By the way, in the November issue of the UE NEWS, I wrote about the nefarious Enzi-Gregg OSHA "Reform" bill (S. 1237 and HR 2579). I reported to you that this bill established for the first time worker fines of up to $500 for OSHA violations. This was part of the bill as originally drafted and submitted to the Senate Labor and Human Resources Committee.

Now I find that the Committee, which approved the bill in October in a straight party-line vote (10 Republicans for and 8 Democrats against), in fact made this provision worse than it was in the original bill. The Committee majority removed the $500 limit from worker fines, and set no special limit for this category of fines.

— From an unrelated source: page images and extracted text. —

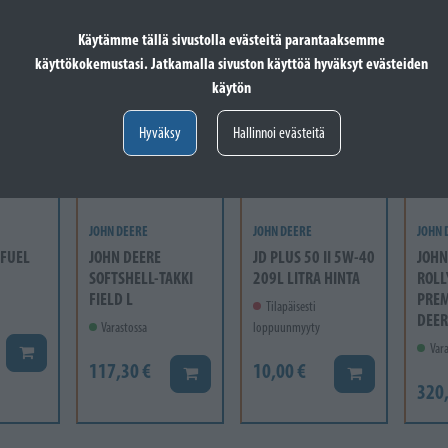
Käytämme tällä sivustolla evästeitä parantaaksemme
käyttökokemustasi. Jatkamalla sivuston käyttöä hyväksyt evästeiden
käytön
Hyväksy
Hallinnoi evästeitä
JOHN DEERE
JOHN DEERE
JOHN 
 FUEL
JOHN DEERE
JD PLUS 50 II 5W-40
JOHN
SOFTSHELL-TAKKI
209L LITRA HINTA
ROLL
FIELD L
PRE
Tilapäisesti
DEER
Varastossa
loppuunmyyty
Vara
Lisää koriin
117,30 €
10,00 €
Lisää koriin
Lisää koriin
320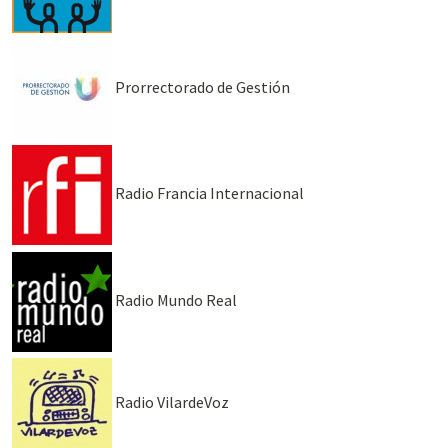
Prorrectorado de Gestión
Radio Francia Internacional
Radio Mundo Real
Radio VilardeVoz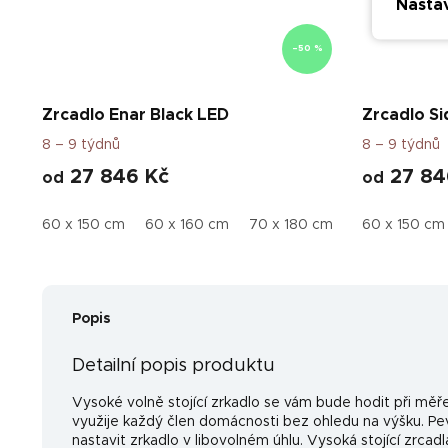
Nasta
–50 %
Zrcadlo Enar Black LED
Zrcadlo Si
8 – 9 týdnů
8 – 9 týdnů
27 846 Kč
27 84
od
od
60 x 150 cm
60 x 160 cm
70 x 180 cm
70 x 160 cm
60 x 150 cm
Popis
Detailní popis produktu
Vysoké volně stojící zrkadlo se vám bude hodit při měř
využije každý člen domácnosti bez ohledu na výšku. Pev
nastavit zrkadlo v libovolném úhlu. Vysoká stojící zrcadl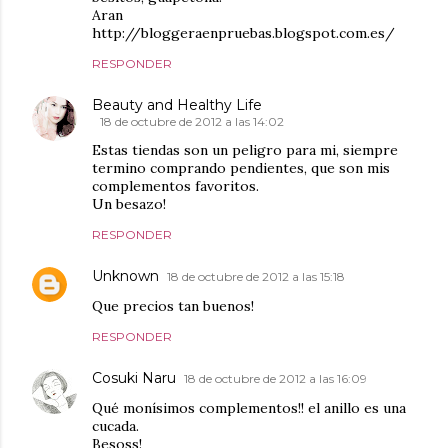
Aran
http://bloggeraenpruebas.blogspot.com.es/
RESPONDER
Beauty and Healthy Life
18 de octubre de 2012 a las 14:02
Estas tiendas son un peligro para mi, siempre
termino comprando pendientes, que son mis
complementos favoritos.
Un besazo!
RESPONDER
Unknown
18 de octubre de 2012 a las 15:18
Que precios tan buenos!
RESPONDER
Cosuki Naru
18 de octubre de 2012 a las 16:09
Qué monísimos complementos!! el anillo es una
cucada.
Besoss!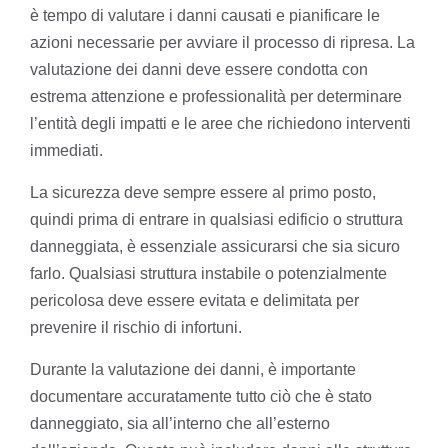
è tempo di valutare i danni causati e pianificare le
azioni necessarie per avviare il processo di ripresa. La
valutazione dei danni deve essere condotta con
estrema attenzione e professionalità per determinare
l’entità degli impatti e le aree che richiedono interventi
immediati.
La sicurezza deve sempre essere al primo posto,
quindi prima di entrare in qualsiasi edificio o struttura
danneggiata, è essenziale assicurarsi che sia sicuro
farlo. Qualsiasi struttura instabile o potenzialmente
pericolosa deve essere evitata e delimitata per
prevenire il rischio di infortuni.
Durante la valutazione dei danni, è importante
documentare accuratamente tutto ciò che è stato
danneggiato, sia all’interno che all’esterno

So now the bill as adopted establishes worker violations for "willful" refusal to wear personal protective gear, such as respirators or ear plugs. The bill states further that the minimum fine for any willful OSHA violation would be $5,000. The maximum fine would be $70,000 per willful violation. So if your boss orders you to wear earplugs and you fail to do so, OSHA can fine you a year or two’s income! Even the $5,000 minimum fine would wipe out most working families financially. Only a special dispensation from the U.S. Department of Labor would stand between a working family and financial ruin!

Such fines would be outrageous, and make a mockery of our federal Occupational Safety and Health law. We can’t let this bill pass! Write and visit your congressperson and Senators. Tell them you want this bill defeated!